Arnaud heureux propriétaire d'un break Subaru et d'un matelas en mousse haute qualité ! 
Après une semaine et après avoir sympathisé avec le propriétaire d'un magasin de pêche, nous quittâmes Auckland en direction du Lac Taupo, une adresse en poche pour un potentiel job de guide de pêche. Malheureusement, l’accueil ne fut pas des plus chaleureux et le poste déjà pris.

Le lac Taupo

Et les trottoirs des villes environnantes 
Après quelques recherches, plusieurs options se dégagèrent pour trouver un travail. Arnaud pris la route pour l'est.

Recherche active de travail pour Arnaud et notre campement de voitures jumelles
Quand a moi, je fis une première bonne rencontre et pris la direction de National Park pour être enrôlé dans une nouvelle expérience, le Woofing !
Le principe et de travailler, en échange du gite et du couvert. Mais lorsque le travail consiste à s'occuper d'une petite ferme, de faire le ménage dans de jolis gîtes, le tout dans un cadre à couper le souffle et toujours en compagnie d'un hôte absolument génial, Tim, ce ne fut résolument pas une torture.
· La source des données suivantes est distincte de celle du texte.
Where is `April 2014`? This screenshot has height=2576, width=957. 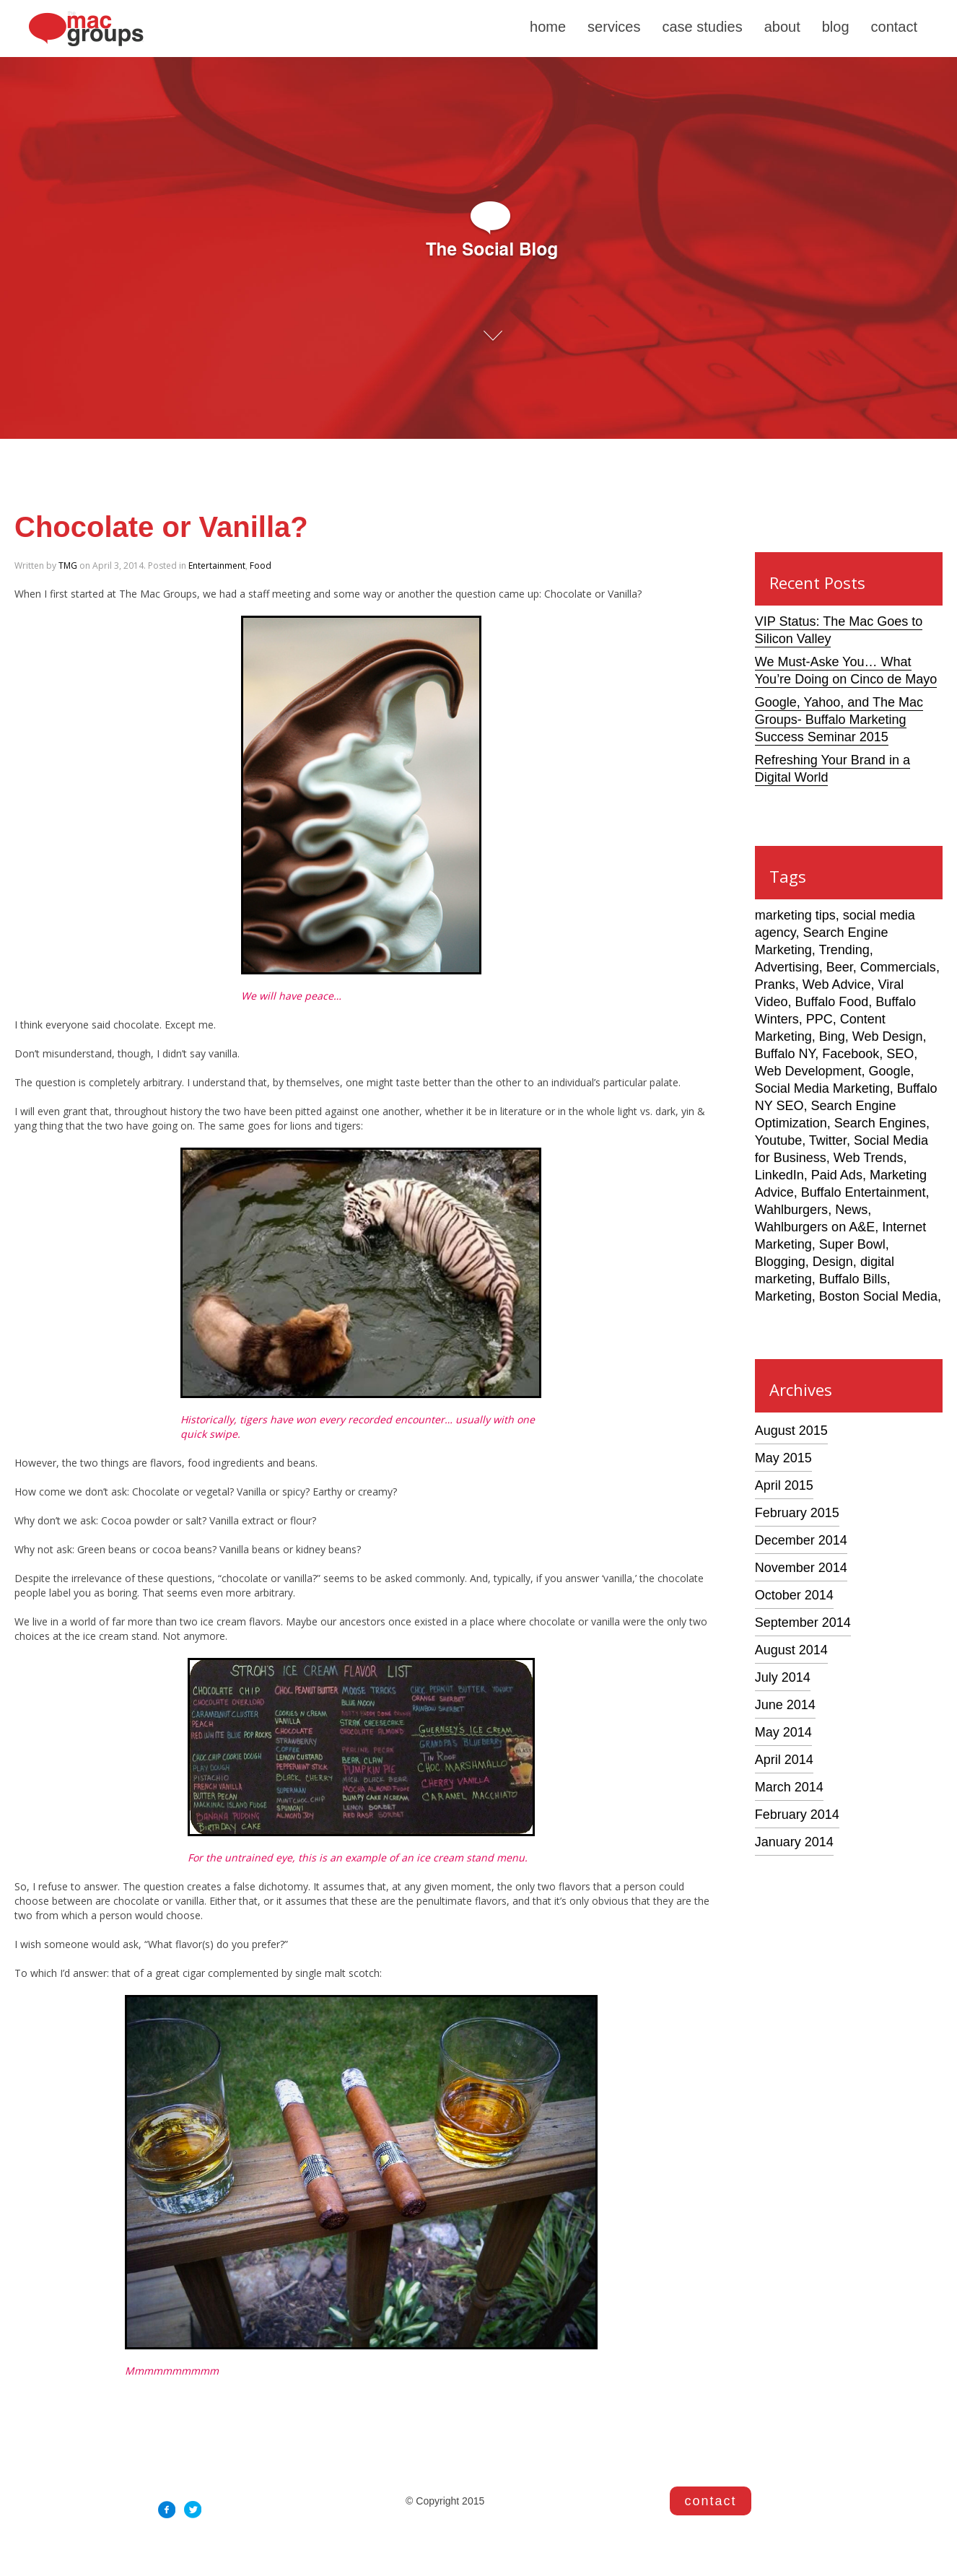 April 2014 is located at coordinates (784, 1759).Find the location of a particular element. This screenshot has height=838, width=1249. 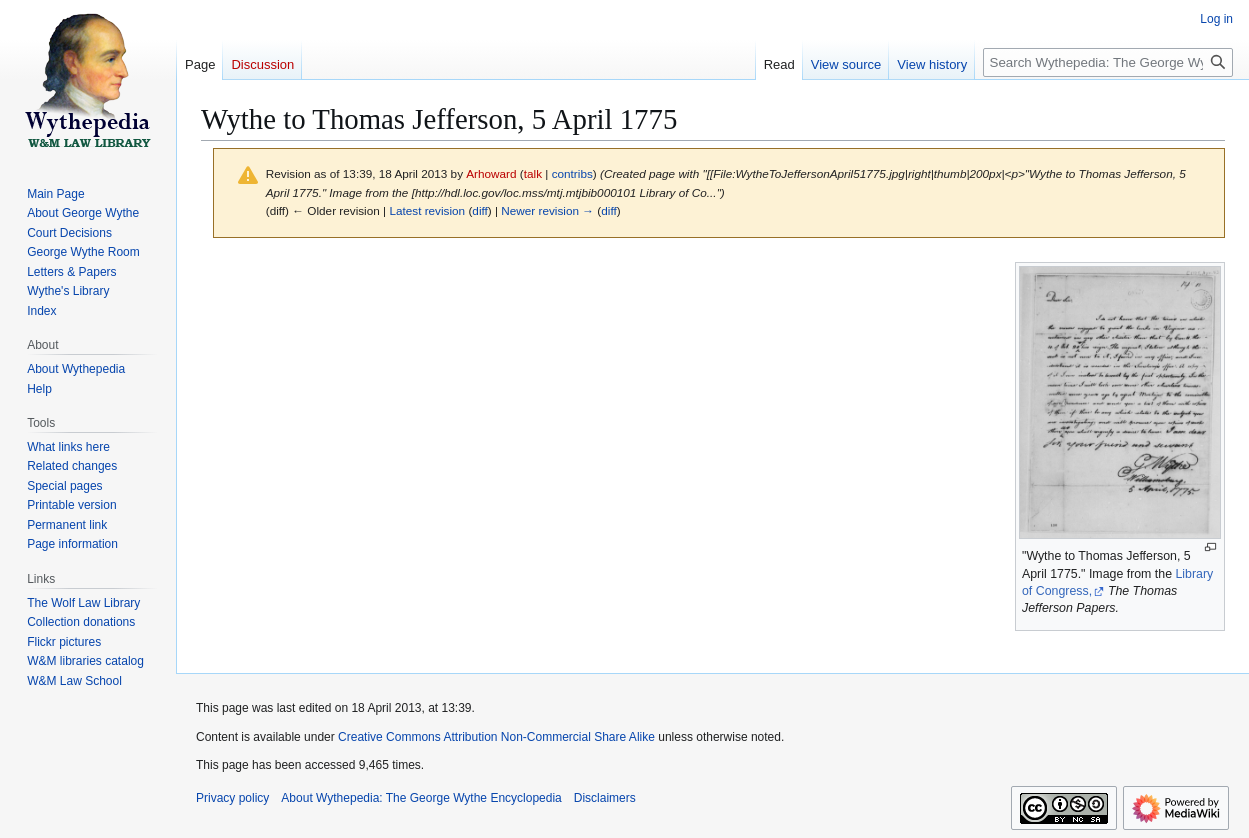

talk is located at coordinates (533, 173).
La maison de mon hôte et vue depuis sa cuisine







L'une des rivières des environs !
Une semaine de franche déconnade avec Tim et aussi l’occasion d’améliorer mon anglais et d'être un peu rassuré à ce sujet.

Tim le clown

Chasse au lapin

Le lapin en question
Mais toutes les bonnes choses ont une fin, ma priorité étant de gagner de l'argent, ce fut avec un peu de tristesse que je quitta Tim et sa ferme, la promesse tout de même de revenir le voir !

Au revoir les vaches !
Arnaud me retrouva et nous prirent tout deux la direction de la capitale, Wellington.
Nous passèrent quelques jours à étudier les différentes opportunités qu'offre la région. D'abord les bistrots, puis la rivière et enfin les agences d'emplois.
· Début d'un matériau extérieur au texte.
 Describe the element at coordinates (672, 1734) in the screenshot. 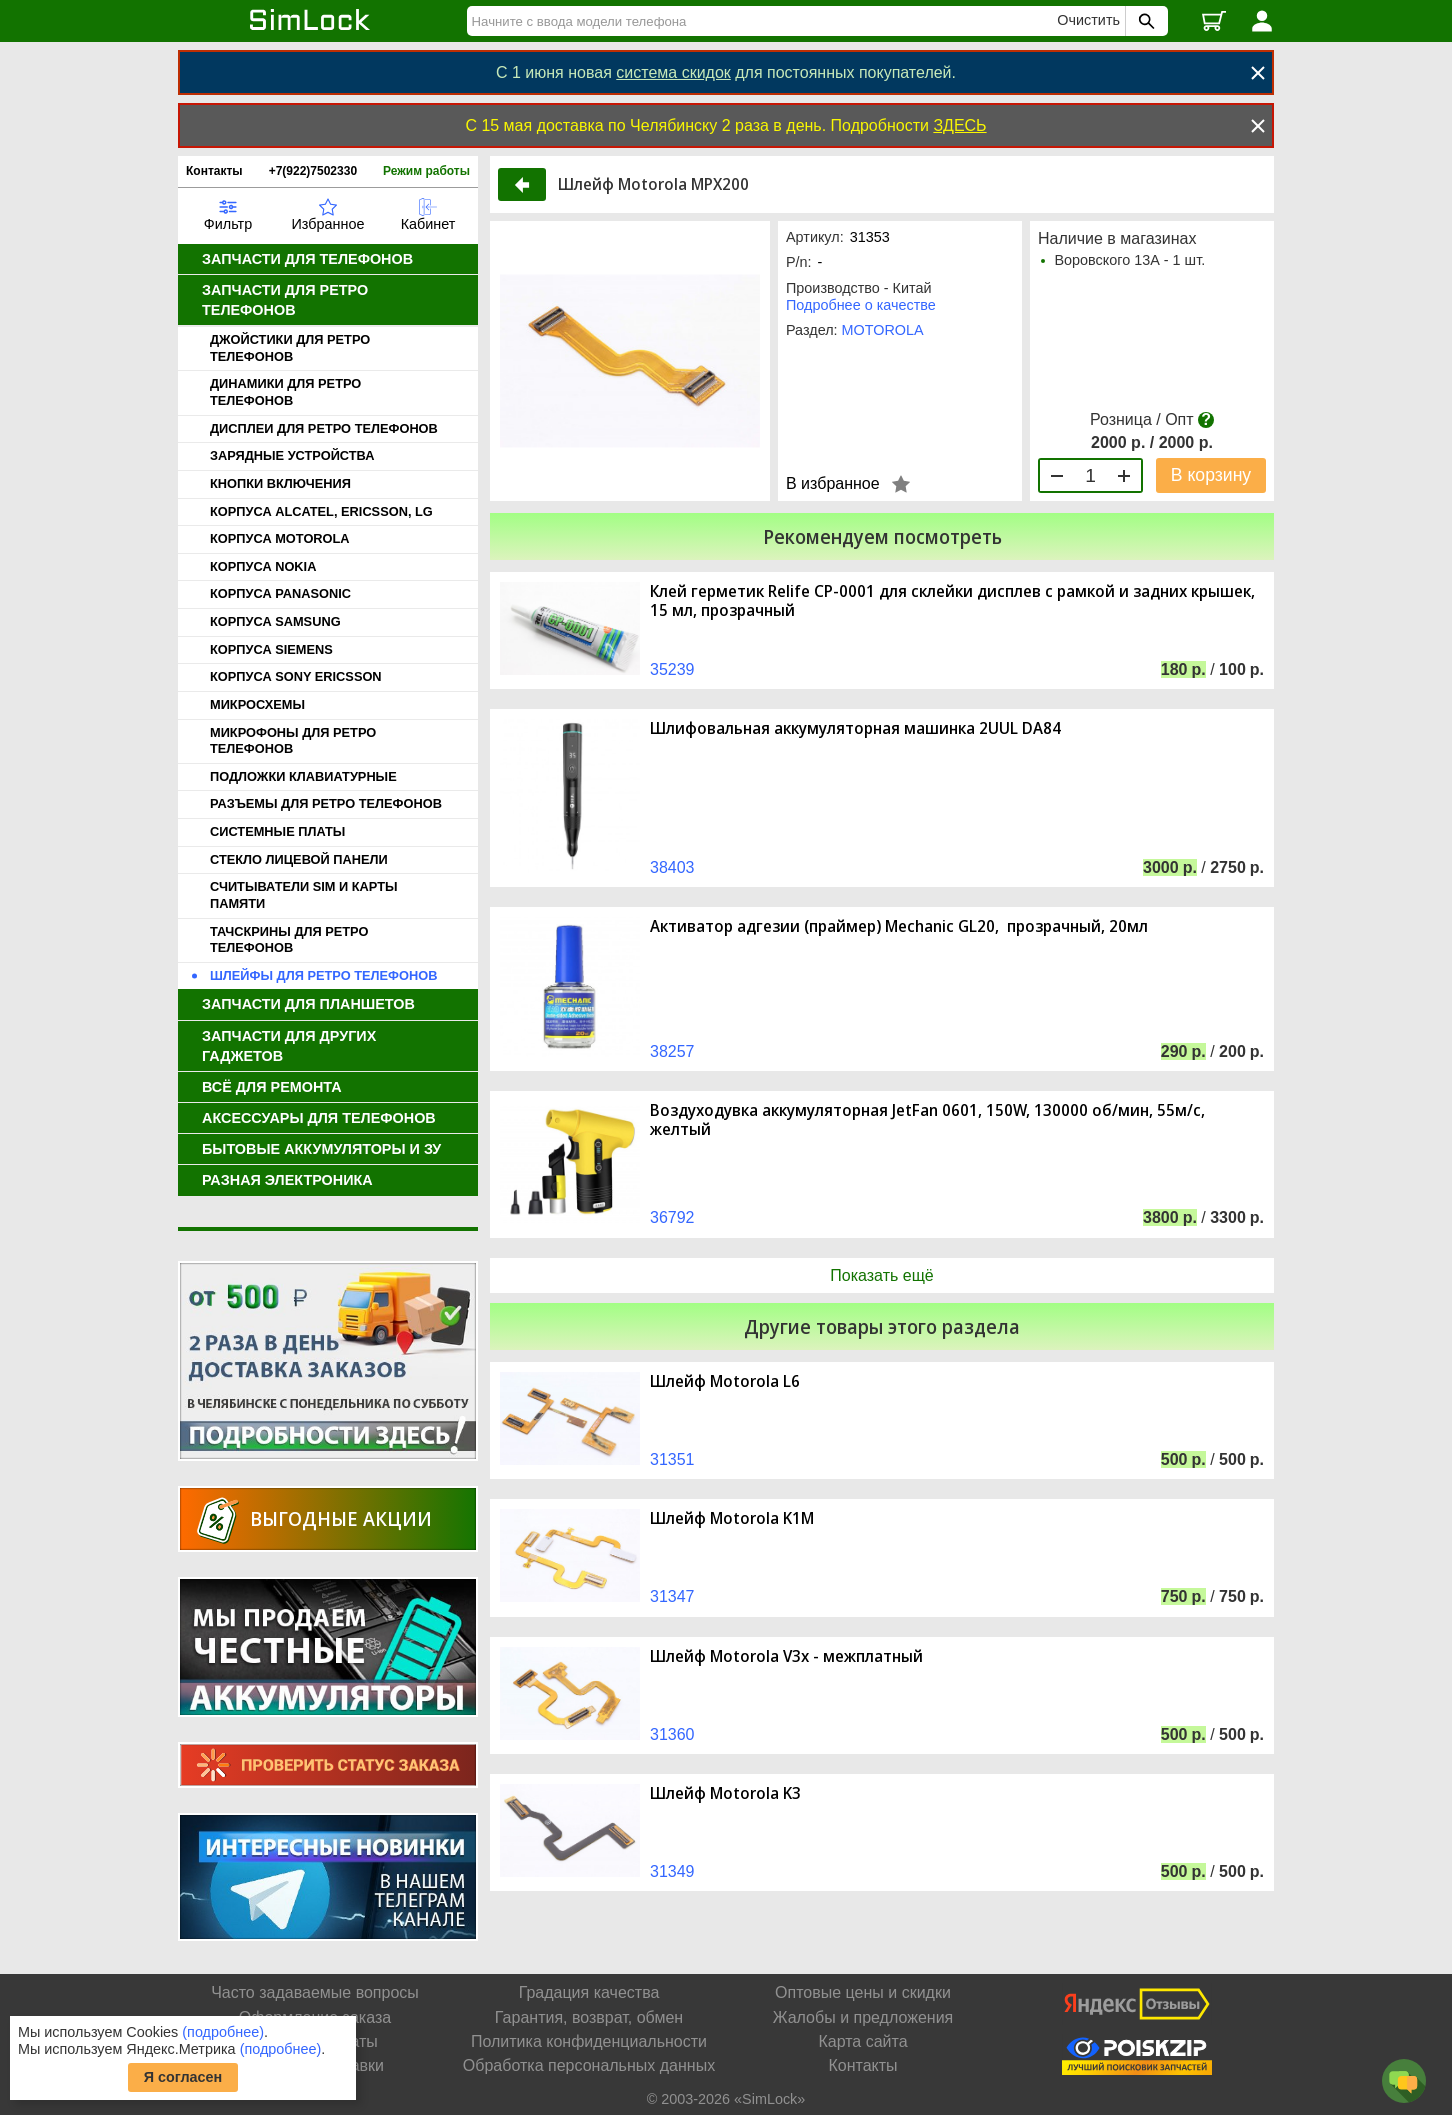

I see `31360` at that location.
La Hutt river à coté de Wellington 
En définitive, les bars sont plutôt sympa, la rivière bardée de truites et de nombreuses offres d'emplois dans le secteur de la construction. De plus, nous sommes à la veille de l'ouverture de la nouvelle saison de pêche... ça s'annonçait pour le mieux !

Une autre belle rivière à proximité de Wellington

La drogue locale !
Sauf que...
Faire les bars, ça va 5 min. Cela coûte cher et j'ai passé l'age !

Gin-tonic ! Santé !
Sauf que...
Pour ce qui est de la pêche. Lorsque nous sommes arrivés nous avons trouvé une rivière en parfait état, basse et claire, mais malheureusement ce fut la seul fois que nous la virent ainsi. Dès notre arrivée, se furent des pluies récurrentes et un vent persistant qui troublèrent la fêtes.
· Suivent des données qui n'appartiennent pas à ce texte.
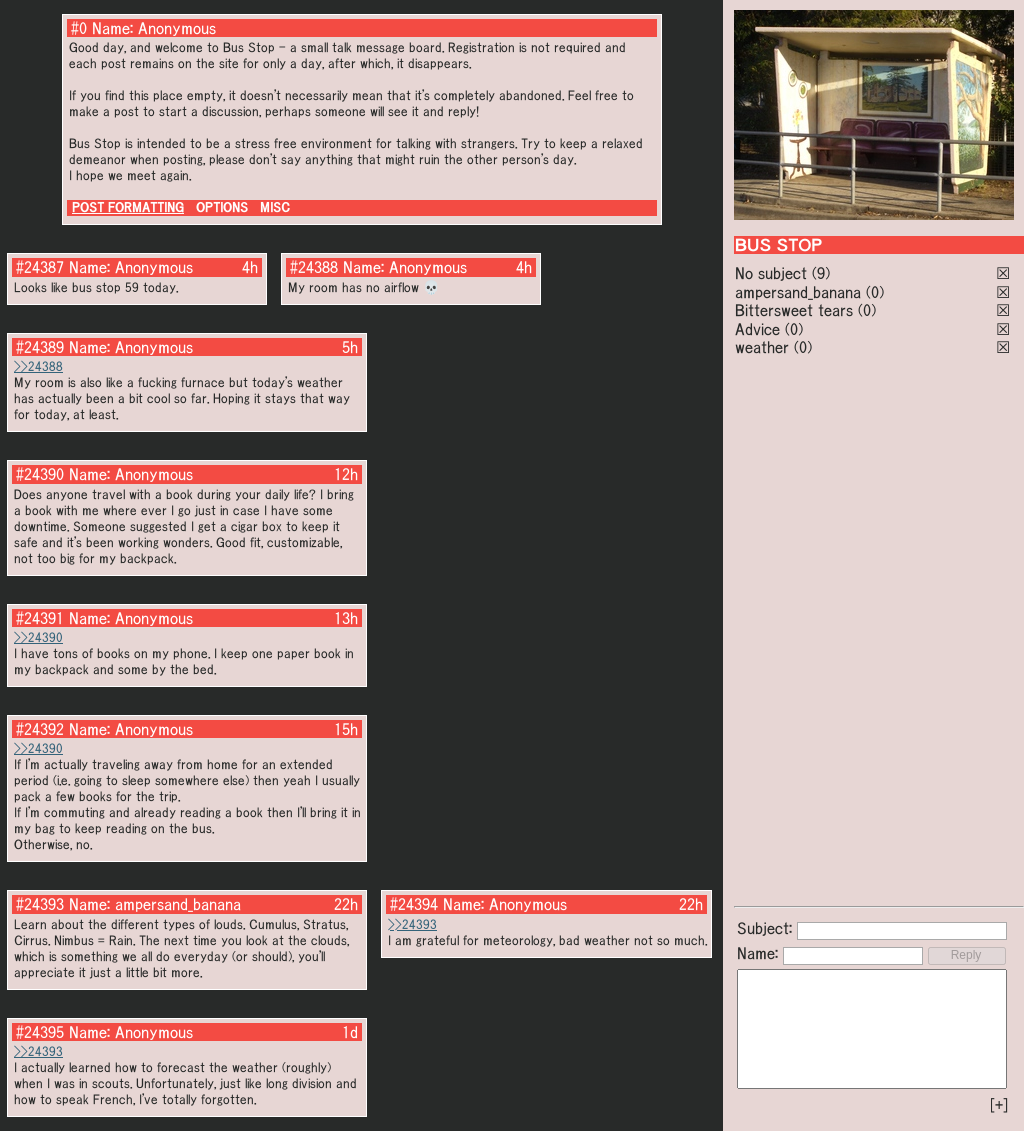  I want to click on #24393, so click(40, 904).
A l'abri de la pluie dans un toilette public

Transformer en séchoir et cuisine provisoire pour une crêpe partie !


Sitôt les conditions s'approchant du "propices", c'était repartit pour un nouveau déluge !
Malgré tout, en passant entre les gouttes, il y eu bien quelques heureux moment de pêche et les premières truites furent mises au sec.





Sauf que...
Le travail à la sauce NZ n'est pas des plus ludiques.
Tout est lent, mal organisé... du moins trop lent, trop mal organisé pour moi.
J'ai travaillé comme manœuvre pour des gens qui n'ont pas le quart de mes savoirs dans le bâtiment, frustrant ! En autre chose, les managers ne savent absolument pas pourquoi ils vous embauchent et vous vous retrouvez ainsi à attendre je-ne-sais-quoi, plus de la moitié de votre temps de travail. frustrant !


Chantier au 14ème étage - Selfie en équipement - train de banlieu.
Mon quotidien durant 3 semaines
Bref, 3 semaines à Wellington m'ont très largement suffit. N'ayant pas fait tout ce chemin pour me prendre la tête, c'est plutôt serein que je repris la route en quête de nouvelles aventures et d'un peu de soleil !

Le temps d'un week-end relax en pleine nature et une belle session de pêche pour décompresser et se rappeler pourquoi je suis venu jusque là.

Un bien magnifique stand de montage de mouches


Une journée de pêche comme ont les aimes. D'abord septiques étant donné le débit élevé de la rivière.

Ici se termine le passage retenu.